Representative Prosodic Features
[0053] Pitch--the fundamental frequency, FO of a speech utterance
is the acoustic correlate of pitch. It is considered to be one of
the most important attributes in expressing and detecting emotion.
For this we extract FO and compute the mean, maximum, minimum and
variance and standard deviation of FO. In some applications, of
course, it may not be necessary or desirable to compute all such
variables, and in other instances it may be useful to use
additional frequency components (or derivatives thereof).
[0054] Energy--the energy of the speech utterance is an acoustic
correlate of the loudness of the speech utterance of the speaker.

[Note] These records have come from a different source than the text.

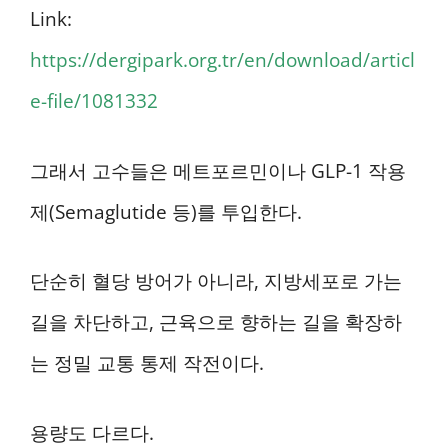
Link:
https://dergipark.org.tr/en/download/articl
e-file/1081332
그래서 고수들은 메트포르민이나 GLP-1 작용
제(Semaglutide 등)를 투입한다.
단순히 혈당 방어가 아니라, 지방세포로 가는
길을 차단하고, 근육으로 향하는 길을 확장하
는 정밀 교통 통제 작전이다.
용량도 다르다.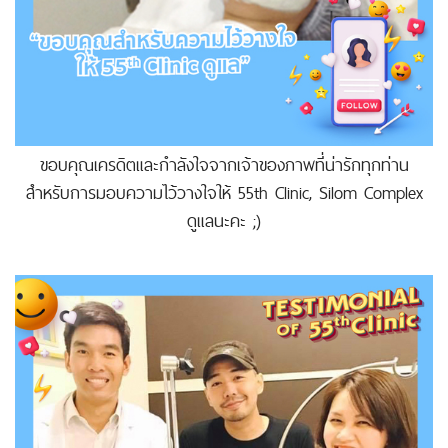
ขอบคุณเครดิตและกำลังใจจากเจ้าของภาพที่น่ารักทุกท่าน
สำหรับการมอบความไว้วางใจให้ 55th Clinic, Silom Complex
ดูแลนะคะ ;)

For example, high energy in a speech utterance is associated with
high activation of the emotion state. Conversely, low energy levels
of the speech utterance are associated with emotion states with low
activation values.
[0055] Duration--the duration of the syllables that make up the
speech utterance also is a acoustic correlate from which an emotion
cue can be extracted. For example, the long duration of a syllable,
may infer an emotional state corresponding to doubt--DOUBT compared
to alternate emotional state of certainty--CERTAINTY which in turn
may be represented by a shorter time duration of the same
syllable.
[0056] In some applications, of course, it may not be necessary or
desirable to compute all such variables, and in other instances it
may be useful to use additional frequency, energy and/or duration
components (or derivatives thereof). For example in many cases it
may be useful to incorporate certain acoustic features (such as
MFCCs, Delta MFCCs) changes in energy, and other well-known
prosodic related data.
Data Acquisition
[0057] An emotion modeler and classifier system 200 of the present
invention is shown in FIG. 2. This system is trained with actual
examples from test subjects to improve performance. This training
data is generated based on Prosodic Feature Vectors calculated by a
routine 230.
[0058] To implement a training session, a data experiment is
devised as follows: preferably a group of persons (i.e. in one
preferred embodiment, students of a representative age comparable
to the user group of students expected to use a natural language
query system) is presented with a series of questions for which
answers are to be articulated by the person. These questions are
designed so that the expected elicited answers aided by visual cues
exhibit emotions of CERTAINTY, UNCERTAINTY and DOUBT. For example,
questions that have obvious answers typically will have a response
that is closely correlated to the emotion state of CERTAINTY and
can be ascribed to be present in more than 90% of the answers,
whereas questions which are difficult will elicit answers from
which the person is not sure of and therefore contain the
UNCERTAINTY emotion also in greater than 90% of the cases. The
formulation of the questions can be performed using any of a
variety of known techniques.
[0059] Speech samples from these representative test subjects are
recorded in a controlled environment--i.e. in a localized
environment with low background noise. The speech as articulated by
speakers speaking in different styles but with emphasis on the
styles that represent the intended emotion modes that each sample
requires. The recordings are preferably saved as .wav files and
analysis performed using a speech tool such as the Sony Sound Forge
and open source speech tools such as PRAAT [11] speech analyzer and
the Edinburgh Speech Tools [12]. Other similar tools for achieving
a similar result are clearly useable within the present invention.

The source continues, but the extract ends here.